Het hoopvolle aan de invloed van de deeleconomie op ons gedrag is dat ‘de echte ander’ meer zichtbaar wordt. Deze transparantie schept kansen voor empatisch gedrag. Omdat we in de deeleconomie interacteren met ‘echte mensen’, ongebonden aan callcenter-scripts, is er meer ruimte voor inlevingsvermogen. Wie bij een autoverhuurbedrijf de auto te laat inlevert, krijgt een fikse boete, terwijl je bij SnappCar met de eigenaar tot een oplossing kunt komen; daar heerst de menselijke maat.

Zelf kiezen

Met deze groeiende gedragsopties groeit ook onze verantwoordelijkheid, want als het effect van ons handelen op de ander zo veel transparanter wordt en onze keuzevrijheid groter, kunnen we ons niet meer verschuilen achter keurmerken en regels. Dan moeten we zelf kiezen hoe en tot wie we ons willen verhouden.

Verzacht

Een ander hoopvol aspect is dat de welvaartsverlagende effecten vaak verzacht kunnen worden. Niemand hoeft toe te staan dat Uber de arbeidswetten of de mededingingswet overtreedt. Als normen en waarden op een platform welvaartsverlagend werken, kan dat in het publieke discours aan het licht komen.

Relaties

De deeleconomie levert vooral welvaart op indien het eigenbelang (transacties, nieuwe markten, innovatie) gekoppeld wordt aan het meewegen met het effect hiervan op de ander.
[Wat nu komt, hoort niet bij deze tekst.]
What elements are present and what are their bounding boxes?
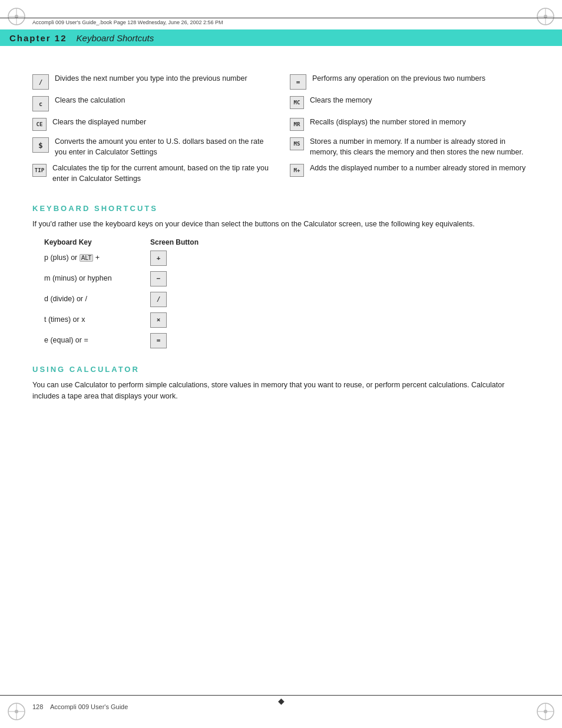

De kwaliteit van de aangegane relaties en de waarde die hierin wordt uitgewisseld zijn daarbij bepalend. Het mooiste is dat we als maatschappij en als individu zelf kunnen bepalen of delen samen spelen of het nieuwe stelen gaat worden. Zo krijgt ieder land de deeleconomie die het verdient.

FD essay 18 december. Helen Toxopeus is onderzoeker aan de Erasmus School of Accounting and Assurance ESAA. Deze bijdrage is een verkorte versie van een hoofdstuk in een nieuw boek, getiteld ‘Economie draait niet om geld’.